As global climate change and human activities have altered the balance of marine ecosystems, there is great concern that the intrinsic capacity of reef-building corals to adapt and survive would be overwhelmed by the profound environmental change. However, beside adapting to environmental changes with their multiple approaches to nutrition and flexible reproductive patterns, corals might also form species complexes by species differentiated in morphology, genetics, and environmental adaptability, so as to response to environmental changes at the metapopulation level.

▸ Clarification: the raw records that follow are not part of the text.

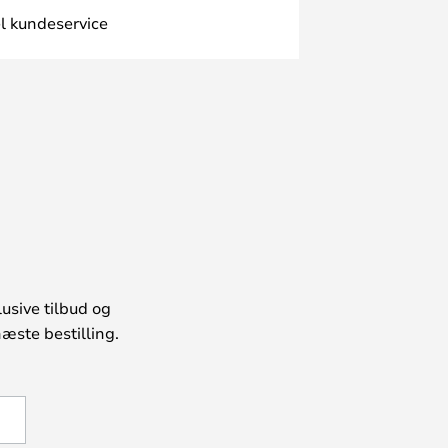
l kundeservice
usive tilbud og
æste bestilling.
U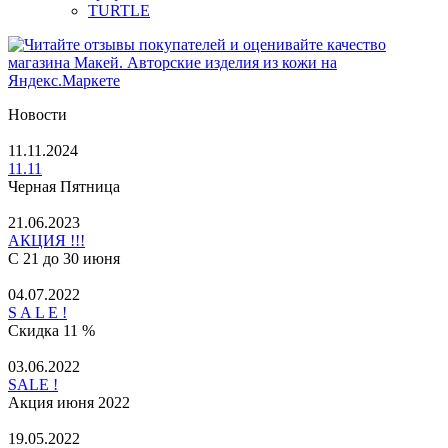
TURTLE
Новости
11.11.2024
11.11
Черная Пятница
21.06.2023
АКЦИЯ !!!
С 21 до 30 июня
04.07.2022
S A L E !
Скидка 11 %
03.06.2022
SALE !
Акция июня 2022
19.05.2022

The broadcast spawning reef-building coral Galaxea fascicularis is the representative species in the South China Sea. According to the morphology of MpM nematocysts and the indels in the non-coding region of the mitochondrial genome, Galaxea fascicularis was differentiated into two species (S and H) with different characteristics such as growth and heat resistance. Overall, the ratio of S/H is close in Xisha Islands and Zhongsha Atoll, but in Xisha Islands populations (XA, n=84), H was dominant (82.1%), while in Zhongsha Atoll populations (MA, n=55), S was the majority (78.2%). Ten microsatellite markers were used to analyze the genetic structure of 5 XA and 11 MA populations. The results showed that: allele richness, observed and expected heterozygosity all revealed a moderate genetic diversity. Overall, the genetic diversity of S populations was lower than that of H populations, and that of XA was lower than that of MA.  



    AMOVA analysis showed that the genetic differentiation (F_ST) between S and H populations was large (>0.25) both within and between regions, indicating a reproductive isolation between them. In contrast, the F_ST between XA-S and MA-S was only 0.069, which was significantly smaller than the F_ST between XA-H and MA-H (0.108). Accordingly, the Neighbor-Joining phylogenetic tree and the principal coordinate analysis (PCoA) showed that all the S populations converged into one branch, while H populations were divided into two branches (XA-H and MA-H), indicating that H populations may be geographically isolated between Xisha Islands and Zhongsha Atoll. The STRUCTURE results supported that H populations were divided into two sub-groups, MA-H and XA-H. MA-H had almost no genetic structure and had little gene flow with XA-H, while XA-H showed gene flow from MA-H. As for S populations, they were not divided into subgroups by region, and the gene flow was strong (3.37) between XA-S and MA-S.



    Considering the difference in depth between XA (0-20 m) and MA (20-30 m), H has the advantage of heat resistance so that it prevailed in the relatively high temperature environment of XA, and forms a unique subgroup (XA-H). In MA-H, the heterozygote excess (Ho/He, 0.62±0.05/ 0.55±0.13) probably implies that MA-H was subjected to balancing selection. The coral reef in Zhongsha Atoll is relatively deep, and the heat pressure might be lower than that of Xisha Islands, so S (relatively intolerant to heat stress) could become the dominant population in Zhongsha Atoll because its advantages of growth and asexual reproduction, which supported the recruitment and genetic structure of XA-S through the larvae’ gene flow. In summary, the members of Galaxea fascicularis species complex showed a flexible ability to co-adapt to environmental changes with their complementary ecological characteristics in the central South China Sea.